Extracted data entries

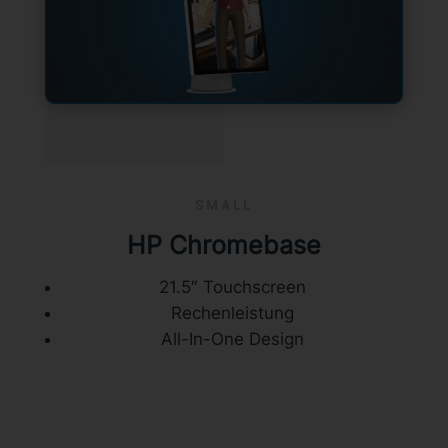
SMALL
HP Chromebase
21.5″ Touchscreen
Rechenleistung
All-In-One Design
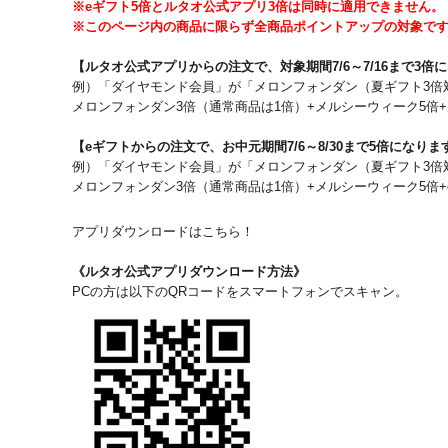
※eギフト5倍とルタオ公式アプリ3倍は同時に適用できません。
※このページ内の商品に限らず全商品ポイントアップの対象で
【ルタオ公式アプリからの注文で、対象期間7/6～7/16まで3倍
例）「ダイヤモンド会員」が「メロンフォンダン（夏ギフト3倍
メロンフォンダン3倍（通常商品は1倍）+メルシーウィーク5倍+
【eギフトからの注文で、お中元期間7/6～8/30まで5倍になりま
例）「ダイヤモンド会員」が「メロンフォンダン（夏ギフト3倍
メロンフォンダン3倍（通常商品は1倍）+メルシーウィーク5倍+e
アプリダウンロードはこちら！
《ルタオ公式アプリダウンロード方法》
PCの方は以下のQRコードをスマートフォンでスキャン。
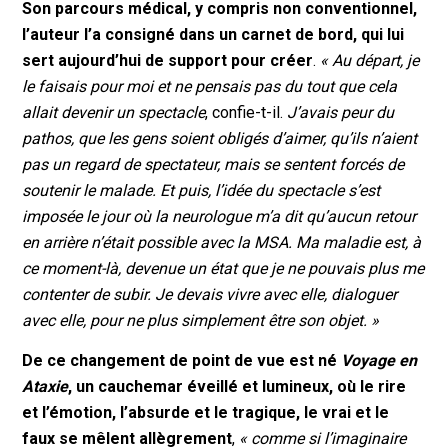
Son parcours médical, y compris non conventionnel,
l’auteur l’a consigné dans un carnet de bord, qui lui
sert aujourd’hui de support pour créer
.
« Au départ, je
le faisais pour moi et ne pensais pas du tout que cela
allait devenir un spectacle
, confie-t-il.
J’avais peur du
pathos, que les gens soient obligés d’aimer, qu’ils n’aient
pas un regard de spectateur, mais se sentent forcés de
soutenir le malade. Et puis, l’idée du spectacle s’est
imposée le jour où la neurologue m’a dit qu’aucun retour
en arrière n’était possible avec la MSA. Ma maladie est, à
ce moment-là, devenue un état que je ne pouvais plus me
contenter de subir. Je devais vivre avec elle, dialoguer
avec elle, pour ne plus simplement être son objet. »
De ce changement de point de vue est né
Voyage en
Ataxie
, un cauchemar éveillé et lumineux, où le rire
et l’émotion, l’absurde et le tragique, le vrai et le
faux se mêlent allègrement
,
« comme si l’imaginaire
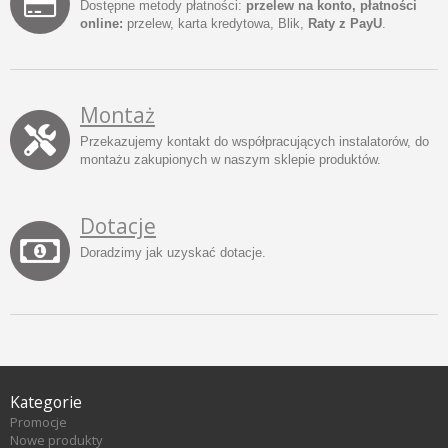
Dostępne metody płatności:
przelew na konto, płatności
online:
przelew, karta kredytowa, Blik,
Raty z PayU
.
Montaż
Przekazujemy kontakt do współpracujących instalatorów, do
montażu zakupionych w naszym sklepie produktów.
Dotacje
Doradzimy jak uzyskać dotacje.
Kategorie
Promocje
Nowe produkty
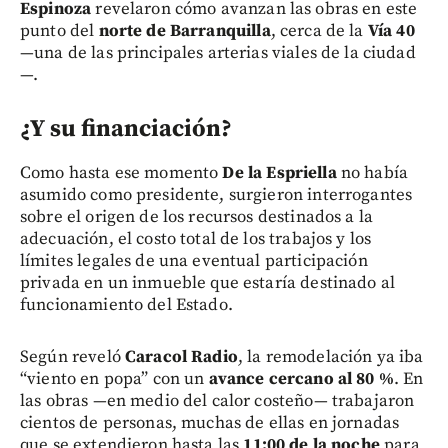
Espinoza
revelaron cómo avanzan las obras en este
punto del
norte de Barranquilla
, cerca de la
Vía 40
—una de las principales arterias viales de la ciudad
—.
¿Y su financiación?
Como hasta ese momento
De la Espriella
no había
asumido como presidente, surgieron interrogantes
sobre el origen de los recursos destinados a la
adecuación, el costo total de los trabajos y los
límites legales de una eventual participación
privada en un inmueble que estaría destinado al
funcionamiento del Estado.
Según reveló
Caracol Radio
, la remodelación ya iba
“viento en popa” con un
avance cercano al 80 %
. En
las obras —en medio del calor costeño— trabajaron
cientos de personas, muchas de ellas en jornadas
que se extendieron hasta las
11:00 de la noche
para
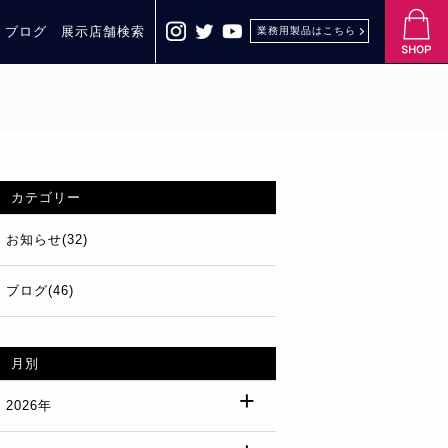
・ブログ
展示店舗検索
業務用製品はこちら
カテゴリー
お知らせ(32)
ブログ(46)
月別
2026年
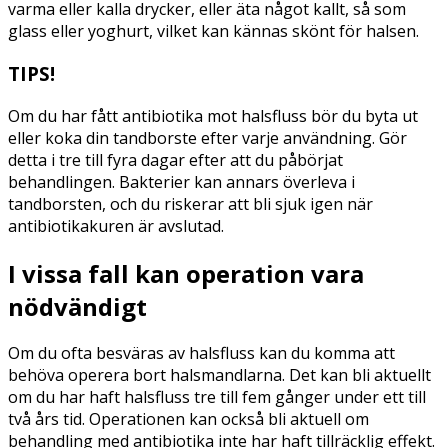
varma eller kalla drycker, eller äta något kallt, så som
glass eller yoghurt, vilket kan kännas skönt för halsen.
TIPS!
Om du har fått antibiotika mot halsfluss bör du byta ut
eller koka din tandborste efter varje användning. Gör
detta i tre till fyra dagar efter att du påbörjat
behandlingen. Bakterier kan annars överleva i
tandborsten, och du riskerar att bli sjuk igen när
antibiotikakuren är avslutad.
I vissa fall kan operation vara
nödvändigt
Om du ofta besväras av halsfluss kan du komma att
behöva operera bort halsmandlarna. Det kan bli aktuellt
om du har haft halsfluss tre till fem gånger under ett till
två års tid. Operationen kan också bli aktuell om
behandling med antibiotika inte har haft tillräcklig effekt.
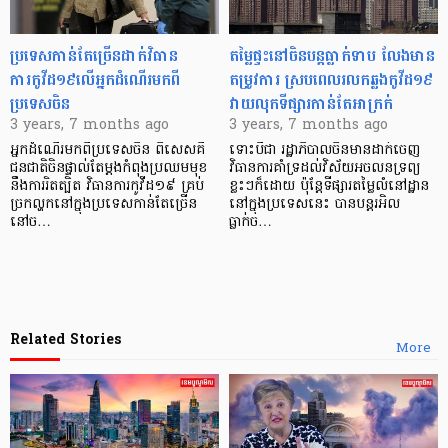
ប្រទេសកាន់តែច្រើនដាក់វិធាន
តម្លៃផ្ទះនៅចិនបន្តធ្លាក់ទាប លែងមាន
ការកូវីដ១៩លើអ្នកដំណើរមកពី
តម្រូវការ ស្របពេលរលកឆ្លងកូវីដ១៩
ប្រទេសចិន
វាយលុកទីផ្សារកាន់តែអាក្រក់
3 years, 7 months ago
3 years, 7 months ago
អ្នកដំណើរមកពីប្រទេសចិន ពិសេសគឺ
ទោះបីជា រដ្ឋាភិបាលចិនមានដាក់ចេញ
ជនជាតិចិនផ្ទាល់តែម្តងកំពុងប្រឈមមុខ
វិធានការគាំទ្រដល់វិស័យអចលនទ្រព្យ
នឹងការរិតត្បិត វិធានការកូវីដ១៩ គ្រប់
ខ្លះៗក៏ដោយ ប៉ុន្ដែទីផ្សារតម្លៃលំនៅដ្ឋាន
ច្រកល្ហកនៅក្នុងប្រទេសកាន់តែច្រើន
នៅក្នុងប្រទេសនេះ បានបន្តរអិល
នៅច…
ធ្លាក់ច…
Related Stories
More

> **WHAT IS REQUIRED**: Only an exact copy of the lines from the top of the entries through the line with "メロンフォンダン3倍（通常商品は1倍）+メルシーウィーク5倍+e", both included, should be given, with all pictures omitted.

> **ANSWER TO THE PROBLEM**:
SMALL
HP Chromebase
21.5″ Touchscreen
Rechenleistung
All-In-One Design
※eギフト5倍とルタオ公式アプリ3倍は同時に適用できません。
※このページ内の商品に限らず全商品ポイントアップの対象で
【ルタオ公式アプリからの注文で、対象期間7/6～7/16まで3倍
例）「ダイヤモンド会員」が「メロンフォンダン（夏ギフト3倍
メロンフォンダン3倍（通常商品は1倍）+メルシーウィーク5倍+
【eギフトからの注文で、お中元期間7/6～8/30まで5倍になりま
例）「ダイヤモンド会員」が「メロンフォンダン（夏ギフト3倍
メロンフォンダン3倍（通常商品は1倍）+メルシーウィーク5倍+e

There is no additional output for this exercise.